In March 1964 Hedda Hopper announced that Sue Lyon would star. Filming was pushed back – in June 1964 the Mirisches said the movie would be part of a slate of 14 films made over 18 months worth $51 million (others including Hawaii, The Hallelujah Trail, The Private Life of Sherlock Holmes, A Rage to Live, Bandoola, The Confessor, The Law and Tombstone, Cast a Giant Shadow, What Did You Do in the War Daddy, A Garden of Cucumbers, Return of the Seven, The Off-Islanders and Richard Sahib).

In November 1964 it was announced the stars would be Maximilian Schell and Gina Lollobrigida. Lollobrigida was replaced by Ingrid Thulin, and sued the production company for $1 million. Samantha Eaggar was under exclusive contract to Thompson's production company.
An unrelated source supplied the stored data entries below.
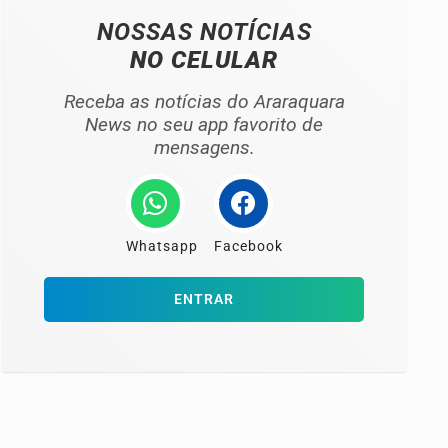
NOSSAS NOTÍCIAS
NO CELULAR
Receba as notícias do Araraquara
News no seu app favorito de
mensagens.
Whatsapp
Facebook
ENTRAR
The film was shot on the backlot of MGM's Elstree Studios. in February 1965. The sets were designed by the art director Michael Stringer. Thompson said he liked to move the camera "to accent the restlessness, the emotional strains of these people, who are highly strung and neurotic. For once, I hope, the camera will help create characters rather than just reflect them."
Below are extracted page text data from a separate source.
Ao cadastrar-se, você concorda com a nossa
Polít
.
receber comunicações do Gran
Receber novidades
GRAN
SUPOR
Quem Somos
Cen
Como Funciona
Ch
Thompson says Schell's character "lives by the creed of The Brothers Karamazov. Anything is permissible that is necessary to achieve an end. He does not mean to commit murder."

==Critical reception==
Variety in its original review said that "Return from the Ashes does not always reach its mark as a thriller... Thompson... establishes a tense mood frequently, but level of interest suffers from character fuzziness which occasionally clouds the issue."